MCP is to AI agents what USB-C is to devices—one protocol, everything connects.

What you'll build: An MCP server that exposes your personal CRM as tools for any AI assistant.

The Architecture

Your Data → MCP Server → Claude/GPT/Any MCP Client → Agent Actions

Core Concepts

  • Tools: Functions the agent can call (add_contact, search_contacts, log_interaction)
  • Resources: Data the agent can access (contact list, recent interactions, tags)
  • Prompts: Pre-built interaction patterns (weekly_followup, meeting_prep)

The Build

Create an MCP server for a personal CRM that includes:

  • Tools: add_contact, update_contact, search_contacts, log_interaction, get_contact_history, add_reminder
  • Resources: All contacts (with pagination), contacts by tag, upcoming reminders
  • Storage: SQLite database for persistence

Once built, you can ask Claude: "Who should I follow up with this week?" or "What do I know about Sarah from the Acme meeting?" and it will query your actual data.
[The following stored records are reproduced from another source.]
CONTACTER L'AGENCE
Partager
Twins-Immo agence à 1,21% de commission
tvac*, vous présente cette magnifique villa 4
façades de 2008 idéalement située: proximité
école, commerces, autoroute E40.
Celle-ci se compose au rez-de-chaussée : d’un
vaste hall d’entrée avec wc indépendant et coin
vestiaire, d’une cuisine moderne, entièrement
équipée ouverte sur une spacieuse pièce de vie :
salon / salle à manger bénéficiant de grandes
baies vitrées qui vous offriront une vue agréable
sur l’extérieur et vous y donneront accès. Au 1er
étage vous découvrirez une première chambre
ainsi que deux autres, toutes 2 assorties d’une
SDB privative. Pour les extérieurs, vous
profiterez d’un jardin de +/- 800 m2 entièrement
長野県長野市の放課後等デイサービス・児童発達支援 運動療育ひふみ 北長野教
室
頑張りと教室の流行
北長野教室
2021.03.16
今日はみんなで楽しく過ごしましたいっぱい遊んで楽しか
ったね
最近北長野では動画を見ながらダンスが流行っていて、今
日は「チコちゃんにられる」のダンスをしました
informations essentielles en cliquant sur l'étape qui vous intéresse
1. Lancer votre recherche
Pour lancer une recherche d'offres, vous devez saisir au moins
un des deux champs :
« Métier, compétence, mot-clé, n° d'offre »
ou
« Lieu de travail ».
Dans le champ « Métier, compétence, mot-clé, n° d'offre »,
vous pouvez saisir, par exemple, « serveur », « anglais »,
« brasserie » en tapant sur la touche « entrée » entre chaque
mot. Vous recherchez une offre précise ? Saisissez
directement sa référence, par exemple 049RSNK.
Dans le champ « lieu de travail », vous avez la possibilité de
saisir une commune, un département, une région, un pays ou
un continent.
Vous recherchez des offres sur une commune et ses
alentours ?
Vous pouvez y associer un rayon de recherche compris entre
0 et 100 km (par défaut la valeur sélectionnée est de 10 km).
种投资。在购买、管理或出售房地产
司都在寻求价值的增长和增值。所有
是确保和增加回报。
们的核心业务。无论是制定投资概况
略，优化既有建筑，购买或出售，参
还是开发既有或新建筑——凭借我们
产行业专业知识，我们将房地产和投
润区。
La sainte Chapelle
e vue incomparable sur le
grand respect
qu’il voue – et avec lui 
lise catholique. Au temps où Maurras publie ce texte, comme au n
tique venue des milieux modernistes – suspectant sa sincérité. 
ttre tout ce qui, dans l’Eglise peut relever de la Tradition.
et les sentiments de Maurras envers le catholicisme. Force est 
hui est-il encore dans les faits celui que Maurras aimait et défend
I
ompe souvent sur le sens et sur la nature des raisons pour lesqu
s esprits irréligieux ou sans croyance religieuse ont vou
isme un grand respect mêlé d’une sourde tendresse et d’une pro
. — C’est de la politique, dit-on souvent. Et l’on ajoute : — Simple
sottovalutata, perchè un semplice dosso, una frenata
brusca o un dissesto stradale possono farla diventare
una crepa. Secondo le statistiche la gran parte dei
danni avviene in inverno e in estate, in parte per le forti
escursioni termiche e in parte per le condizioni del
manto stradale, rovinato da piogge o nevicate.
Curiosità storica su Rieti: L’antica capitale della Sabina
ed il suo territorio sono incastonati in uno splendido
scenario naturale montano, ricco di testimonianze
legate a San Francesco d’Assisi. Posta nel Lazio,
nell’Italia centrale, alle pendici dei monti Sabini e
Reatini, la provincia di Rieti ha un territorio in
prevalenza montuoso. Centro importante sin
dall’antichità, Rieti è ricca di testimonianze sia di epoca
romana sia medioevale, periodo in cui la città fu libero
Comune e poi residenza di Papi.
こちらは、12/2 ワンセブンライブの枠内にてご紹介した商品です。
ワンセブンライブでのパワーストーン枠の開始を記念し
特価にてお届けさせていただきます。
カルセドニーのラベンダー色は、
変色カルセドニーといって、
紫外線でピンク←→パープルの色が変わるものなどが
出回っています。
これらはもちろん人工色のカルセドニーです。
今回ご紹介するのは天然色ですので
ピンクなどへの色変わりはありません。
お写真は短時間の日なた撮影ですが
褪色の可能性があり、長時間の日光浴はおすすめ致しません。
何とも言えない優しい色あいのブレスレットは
Build it with: TypeScript or Python MCP SDK. Start with the official quickstart, then customize.

What You'll Learn

  • How standardized tool interfaces work
  • Why MCP is winning over custom integrations
  • How to make your data agent-accessible while maintaining security
  • How to test MCP servers with the Claude desktop app

There are already thousands of MCP servers available—over 5,800 as of late 2025. But building your own teaches you how the protocol actually works, which matters when you're debugging production agents.

Alternative Ideas

  • Obsidian notes server that exposes your knowledge base
  • Local SQLite database server for any structured data
  • Task manager that integrates with your todo app
  • Calendar server that exposes scheduling tools

Project 8: Calendar and Email Agent

Overview

Now you're building something that takes actions in the real world. This is where agents get genuinely useful—and where things get genuinely tricky.

What you'll build: A calendar assistant that helps you schedule meetings and draft emails.

The Architecture

User Request → Parse Intent → Check Calendar → Draft Response → Human Approval → Execute

Core Concepts

  • OAuth integration: How agents authenticate with external services
  • Human-in-the-loop: Getting approval before taking irreversible actions
  • State management: Tracking conversation context across turns
  • Action boundaries: What the agent can vs. cannot do

The Build

Create a calendar assistant where a user can:

  • Authenticate with their Google account
  • See their calendar in a clean, readable format
  • Chat naturally: "I have three meetings I need to schedule with Joe, Dan, and Sally. I really want to block my mornings off to work out, so can you write me an email draft I can share with each of them?"
  • Ask questions: "How much of my time am I spending in meetings? How would you recommend I decrease that?"
  • Review and approve email drafts before they're sent
  • Get scheduling suggestions based on availability patterns

The human-in-the-loop piece is critical. The agent can draft emails, but a human must approve them. This is a core pattern in production agents.

What You'll Learn

  • Real-world API integration challenges
  • Why approval workflows matter (you do NOT want an agent sending emails without review)
  • How to handle scheduling conflicts
  • The difference between drafting and sending

This is one of the exact take-home assignments we give to engineering candidates at Tenex. The Calendar Assistant tests OAuth integration, agent design, and product thinking all at once.

Alternative Ideas

  • Meeting prep agent that researches attendees and creates briefing docs
  • Travel booking agent that searches and suggests flights/hotels
  • Expense report agent that drafts reports from receipt photos
  • Sales outreach agent that drafts personalized emails based on prospect research

Project 9: Proactive Agent with Triggers

Overview

Until now, all your agents have been reactive—they wait for user input. Real-world agents often need to act autonomously.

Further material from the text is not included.